→ **DATA LISTING**:
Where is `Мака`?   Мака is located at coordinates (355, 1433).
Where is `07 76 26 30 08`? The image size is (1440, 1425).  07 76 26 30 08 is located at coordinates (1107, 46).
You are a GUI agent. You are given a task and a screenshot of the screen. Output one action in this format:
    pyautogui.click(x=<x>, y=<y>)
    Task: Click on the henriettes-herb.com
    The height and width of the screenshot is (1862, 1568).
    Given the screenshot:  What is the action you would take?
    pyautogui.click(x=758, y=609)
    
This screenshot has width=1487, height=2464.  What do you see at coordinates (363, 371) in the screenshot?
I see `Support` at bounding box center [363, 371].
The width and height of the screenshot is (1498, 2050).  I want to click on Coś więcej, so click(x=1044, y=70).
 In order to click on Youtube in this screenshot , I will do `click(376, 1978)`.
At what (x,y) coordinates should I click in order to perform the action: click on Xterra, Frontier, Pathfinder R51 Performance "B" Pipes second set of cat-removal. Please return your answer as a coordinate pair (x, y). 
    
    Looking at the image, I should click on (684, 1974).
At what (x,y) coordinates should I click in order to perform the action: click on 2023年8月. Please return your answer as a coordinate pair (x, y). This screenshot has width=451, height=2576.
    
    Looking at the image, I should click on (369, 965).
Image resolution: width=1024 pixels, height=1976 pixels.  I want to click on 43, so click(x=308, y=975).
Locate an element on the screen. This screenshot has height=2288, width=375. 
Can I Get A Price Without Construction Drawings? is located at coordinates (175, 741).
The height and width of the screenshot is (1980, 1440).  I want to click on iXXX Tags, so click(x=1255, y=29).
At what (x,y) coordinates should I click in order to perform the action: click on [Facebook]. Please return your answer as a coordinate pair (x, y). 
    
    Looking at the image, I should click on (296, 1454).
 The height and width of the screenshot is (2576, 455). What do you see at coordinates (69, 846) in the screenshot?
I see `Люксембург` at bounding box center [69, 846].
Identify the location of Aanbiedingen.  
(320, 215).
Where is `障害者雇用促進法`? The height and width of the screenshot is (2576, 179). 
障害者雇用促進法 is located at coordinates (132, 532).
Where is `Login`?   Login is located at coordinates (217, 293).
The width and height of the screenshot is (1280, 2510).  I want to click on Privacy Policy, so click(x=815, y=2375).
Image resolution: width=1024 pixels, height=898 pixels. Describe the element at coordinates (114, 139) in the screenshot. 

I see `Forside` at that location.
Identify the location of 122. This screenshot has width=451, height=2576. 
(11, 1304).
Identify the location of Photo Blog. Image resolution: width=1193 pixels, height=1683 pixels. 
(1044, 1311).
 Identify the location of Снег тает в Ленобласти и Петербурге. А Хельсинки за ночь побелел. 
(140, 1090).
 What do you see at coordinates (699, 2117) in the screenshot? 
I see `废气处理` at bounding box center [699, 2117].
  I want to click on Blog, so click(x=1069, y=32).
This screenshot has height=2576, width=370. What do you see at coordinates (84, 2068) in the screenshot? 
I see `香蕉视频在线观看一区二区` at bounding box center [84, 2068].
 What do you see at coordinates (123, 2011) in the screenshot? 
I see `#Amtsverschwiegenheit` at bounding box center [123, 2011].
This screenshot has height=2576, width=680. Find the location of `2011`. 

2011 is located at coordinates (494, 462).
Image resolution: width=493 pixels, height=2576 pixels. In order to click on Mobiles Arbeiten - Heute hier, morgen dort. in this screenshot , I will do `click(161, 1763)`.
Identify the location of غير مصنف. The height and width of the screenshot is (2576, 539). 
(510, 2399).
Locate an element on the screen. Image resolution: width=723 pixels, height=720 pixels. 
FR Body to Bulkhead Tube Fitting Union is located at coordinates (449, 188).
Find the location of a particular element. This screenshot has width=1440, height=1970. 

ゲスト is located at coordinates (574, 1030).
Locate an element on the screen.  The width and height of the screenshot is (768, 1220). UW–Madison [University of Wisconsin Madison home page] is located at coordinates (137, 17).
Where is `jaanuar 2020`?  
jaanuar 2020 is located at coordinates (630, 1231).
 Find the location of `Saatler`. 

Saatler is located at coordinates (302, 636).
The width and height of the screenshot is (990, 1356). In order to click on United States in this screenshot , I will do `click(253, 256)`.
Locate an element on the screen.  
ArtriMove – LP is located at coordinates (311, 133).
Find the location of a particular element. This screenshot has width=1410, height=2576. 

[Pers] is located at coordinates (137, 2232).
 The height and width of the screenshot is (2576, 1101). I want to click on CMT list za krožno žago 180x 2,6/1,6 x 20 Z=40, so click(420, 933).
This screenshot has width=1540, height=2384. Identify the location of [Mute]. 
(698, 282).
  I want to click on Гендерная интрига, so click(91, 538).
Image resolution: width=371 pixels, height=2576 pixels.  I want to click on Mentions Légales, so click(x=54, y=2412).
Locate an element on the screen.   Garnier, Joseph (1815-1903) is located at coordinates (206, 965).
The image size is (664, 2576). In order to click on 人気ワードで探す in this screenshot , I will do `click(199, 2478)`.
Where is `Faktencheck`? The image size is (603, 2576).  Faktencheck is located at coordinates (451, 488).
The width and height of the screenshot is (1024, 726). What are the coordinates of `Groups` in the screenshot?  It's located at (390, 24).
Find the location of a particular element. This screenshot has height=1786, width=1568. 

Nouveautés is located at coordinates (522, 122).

→ **PROBLEM REQUIREMENTS**: The entries above need to be repeated in full, exactly as written.

→ **RESPONSE FOR THIS EXERCISE**:
Where is `Мака`?   Мака is located at coordinates (355, 1433).
Where is `07 76 26 30 08`? The image size is (1440, 1425).  07 76 26 30 08 is located at coordinates (1107, 46).
You are a GUI agent. You are given a task and a screenshot of the screen. Output one action in this format:
    pyautogui.click(x=<x>, y=<y>)
    Task: Click on the henriettes-herb.com
    The height and width of the screenshot is (1862, 1568).
    Given the screenshot:  What is the action you would take?
    pyautogui.click(x=758, y=609)
    
This screenshot has width=1487, height=2464.  What do you see at coordinates (363, 371) in the screenshot?
I see `Support` at bounding box center [363, 371].
The width and height of the screenshot is (1498, 2050).  I want to click on Coś więcej, so click(x=1044, y=70).
 In order to click on Youtube in this screenshot , I will do `click(376, 1978)`.
At what (x,y) coordinates should I click in order to perform the action: click on Xterra, Frontier, Pathfinder R51 Performance "B" Pipes second set of cat-removal. Please return your answer as a coordinate pair (x, y). 
    
    Looking at the image, I should click on (684, 1974).
At what (x,y) coordinates should I click in order to perform the action: click on 2023年8月. Please return your answer as a coordinate pair (x, y). This screenshot has width=451, height=2576.
    
    Looking at the image, I should click on (369, 965).
Image resolution: width=1024 pixels, height=1976 pixels.  I want to click on 43, so click(x=308, y=975).
Locate an element on the screen. This screenshot has height=2288, width=375. 
Can I Get A Price Without Construction Drawings? is located at coordinates (175, 741).
The height and width of the screenshot is (1980, 1440).  I want to click on iXXX Tags, so click(x=1255, y=29).
At what (x,y) coordinates should I click in order to perform the action: click on [Facebook]. Please return your answer as a coordinate pair (x, y). 
    
    Looking at the image, I should click on (296, 1454).
 The height and width of the screenshot is (2576, 455). What do you see at coordinates (69, 846) in the screenshot?
I see `Люксембург` at bounding box center [69, 846].
Identify the location of Aanbiedingen.  
(320, 215).
Where is `障害者雇用促進法`? The height and width of the screenshot is (2576, 179). 
障害者雇用促進法 is located at coordinates (132, 532).
Where is `Login`?   Login is located at coordinates (217, 293).
The width and height of the screenshot is (1280, 2510).  I want to click on Privacy Policy, so click(x=815, y=2375).
Image resolution: width=1024 pixels, height=898 pixels. Describe the element at coordinates (114, 139) in the screenshot. 

I see `Forside` at that location.
Identify the location of 122. This screenshot has width=451, height=2576. 
(11, 1304).
Identify the location of Photo Blog. Image resolution: width=1193 pixels, height=1683 pixels. 
(1044, 1311).
 Identify the location of Снег тает в Ленобласти и Петербурге. А Хельсинки за ночь побелел. 
(140, 1090).
 What do you see at coordinates (699, 2117) in the screenshot? 
I see `废气处理` at bounding box center [699, 2117].
  I want to click on Blog, so click(x=1069, y=32).
This screenshot has height=2576, width=370. What do you see at coordinates (84, 2068) in the screenshot? 
I see `香蕉视频在线观看一区二区` at bounding box center [84, 2068].
 What do you see at coordinates (123, 2011) in the screenshot? 
I see `#Amtsverschwiegenheit` at bounding box center [123, 2011].
This screenshot has height=2576, width=680. Find the location of `2011`. 

2011 is located at coordinates (494, 462).
Image resolution: width=493 pixels, height=2576 pixels. In order to click on Mobiles Arbeiten - Heute hier, morgen dort. in this screenshot , I will do `click(161, 1763)`.
Identify the location of غير مصنف. The height and width of the screenshot is (2576, 539). 
(510, 2399).
Locate an element on the screen. Image resolution: width=723 pixels, height=720 pixels. 
FR Body to Bulkhead Tube Fitting Union is located at coordinates (449, 188).
Find the location of a particular element. This screenshot has width=1440, height=1970. 

ゲスト is located at coordinates (574, 1030).
Locate an element on the screen.  The width and height of the screenshot is (768, 1220). UW–Madison [University of Wisconsin Madison home page] is located at coordinates (137, 17).
Where is `jaanuar 2020`?  
jaanuar 2020 is located at coordinates (630, 1231).
 Find the location of `Saatler`. 

Saatler is located at coordinates (302, 636).
The width and height of the screenshot is (990, 1356). In order to click on United States in this screenshot , I will do `click(253, 256)`.
Locate an element on the screen.  
ArtriMove – LP is located at coordinates (311, 133).
Find the location of a particular element. This screenshot has width=1410, height=2576. 

[Pers] is located at coordinates (137, 2232).
 The height and width of the screenshot is (2576, 1101). I want to click on CMT list za krožno žago 180x 2,6/1,6 x 20 Z=40, so click(420, 933).
This screenshot has width=1540, height=2384. Identify the location of [Mute]. 
(698, 282).
  I want to click on Гендерная интрига, so click(91, 538).
Image resolution: width=371 pixels, height=2576 pixels.  I want to click on Mentions Légales, so click(x=54, y=2412).
Locate an element on the screen.   Garnier, Joseph (1815-1903) is located at coordinates (206, 965).
The image size is (664, 2576). In order to click on 人気ワードで探す in this screenshot , I will do `click(199, 2478)`.
Where is `Faktencheck`? The image size is (603, 2576).  Faktencheck is located at coordinates (451, 488).
The width and height of the screenshot is (1024, 726). What are the coordinates of `Groups` in the screenshot?  It's located at (390, 24).
Find the location of a particular element. This screenshot has height=1786, width=1568. 

Nouveautés is located at coordinates (522, 122).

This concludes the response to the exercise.